━━━━━ DATA TO USE ━━━━━
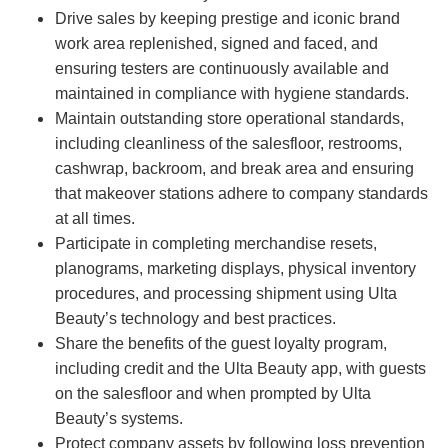
Drive sales by keeping prestige and iconic brand
work area replenished, signed and faced, and
ensuring testers are continuously available and
maintained in compliance with hygiene standards.
Maintain outstanding store operational standards,
including cleanliness of the salesfloor, restrooms,
cashwrap, backroom, and break area and ensuring
that makeover stations adhere to company standards
at all times.
Participate in completing merchandise resets,
planograms, marketing displays, physical inventory
procedures, and processing shipment using Ulta
Beauty’s technology and best practices.
Share the benefits of the guest loyalty program,
including credit and the Ulta Beauty app, with guests
on the salesfloor and when prompted by Ulta
Beauty’s systems.
Protect company assets by following loss prevention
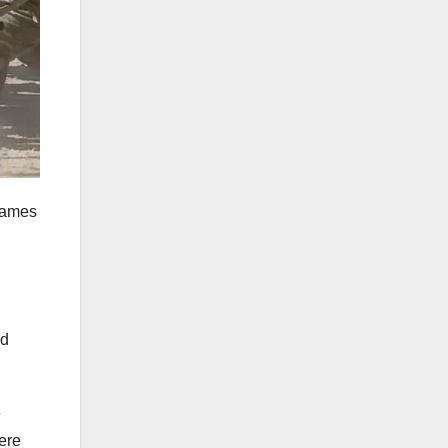
James
ed
e
ere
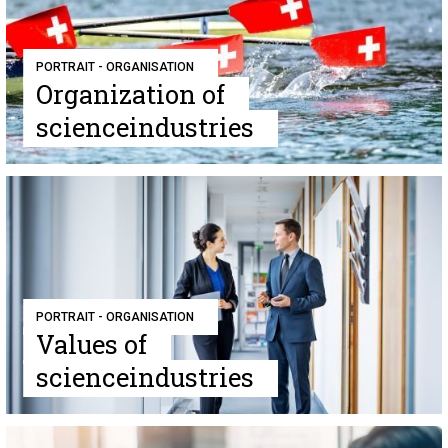
PORTRAIT - ORGANISATION
Organization of
scienceindustries
PORTRAIT - ORGANISATION
Values of
scienceindustries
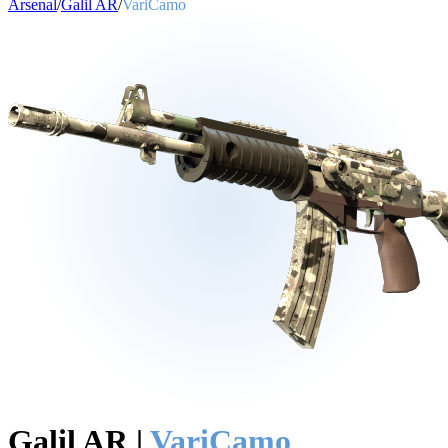
Arsenal
/
Galil AR
/
VariCamo
Galil AR
|
VariCamo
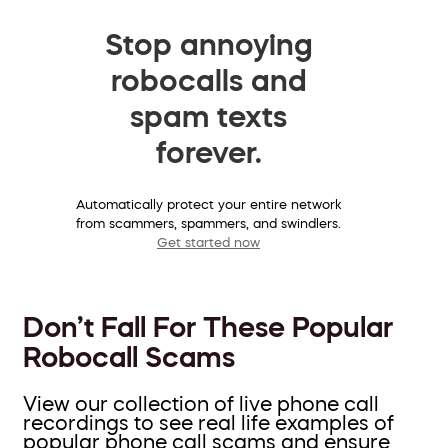
Stop annoying
robocalls and
spam texts
forever.
Automatically protect your entire network
from scammers, spammers, and swindlers.
Get started now
Don’t Fall For These Popular
Robocall Scams
View our collection of live phone call
recordings to see real life examples of
popular phone call scams and ensure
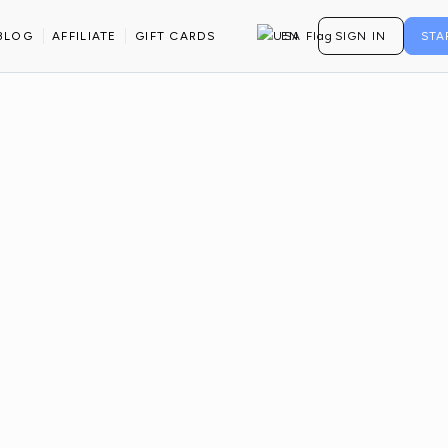
BLOG
AFFILIATE
GIFT CARDS
EN
SIGN IN
STA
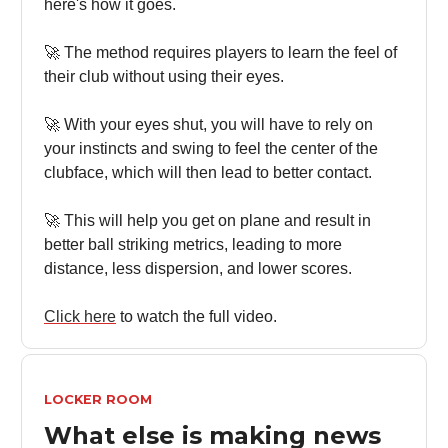
here's how it goes.
🚀 The method requires players to learn the feel of
their club without using their eyes.
🚀 With your eyes shut, you will have to rely on
your instincts and swing to feel the center of the
clubface, which will then lead to better contact.
🚀 This will help you get on plane and result in
better ball striking metrics, leading to more
distance, less dispersion, and lower scores.
Click here
to watch the full video.
LOCKER ROOM
What else is making news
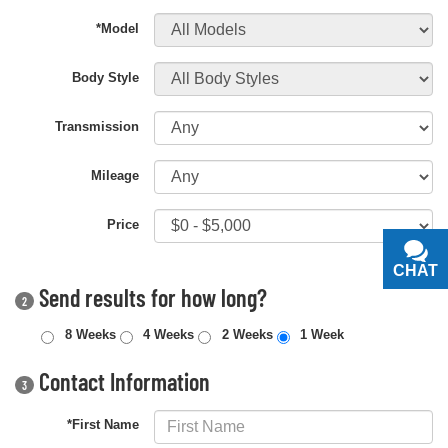
*Model
Body Style
Transmission
Mileage
Price
CHAT
TEXT
Send results for how long?
2
8 Weeks
4 Weeks
2 Weeks
1 Week
Contact Information
3
*First Name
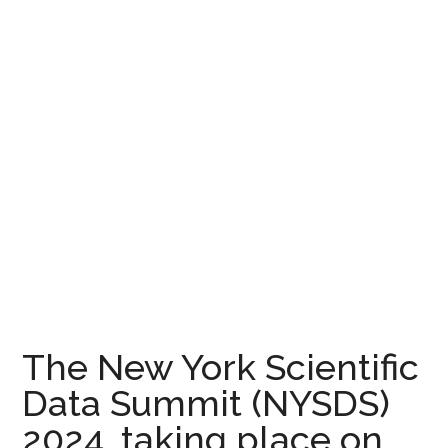
The New York Scientific
Data Summit (NYSDS)
2024, taking place on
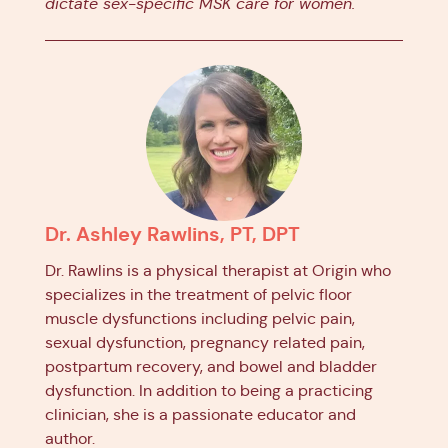
dictate sex-specific MSK care for women.
Dr. Ashley Rawlins, PT, DPT
Dr. Rawlins is a physical therapist at Origin who
specializes in the treatment of pelvic floor
muscle dysfunctions including pelvic pain,
sexual dysfunction, pregnancy related pain,
postpartum recovery, and bowel and bladder
dysfunction. In addition to being a practicing
clinician, she is a passionate educator and
author.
━━━━━
EXERCISE GOAL: An exact copy of the lines above between the line holding "specializes in the treatment of pelvic floor" and the line holding "dysfunction. In addition", inclusive, is the whole answer.

WRITTEN REPLY:
specializes in the treatment of pelvic floor
muscle dysfunctions including pelvic pain,
sexual dysfunction, pregnancy related pain,
postpartum recovery, and bowel and bladder
dysfunction. In addition to being a practicing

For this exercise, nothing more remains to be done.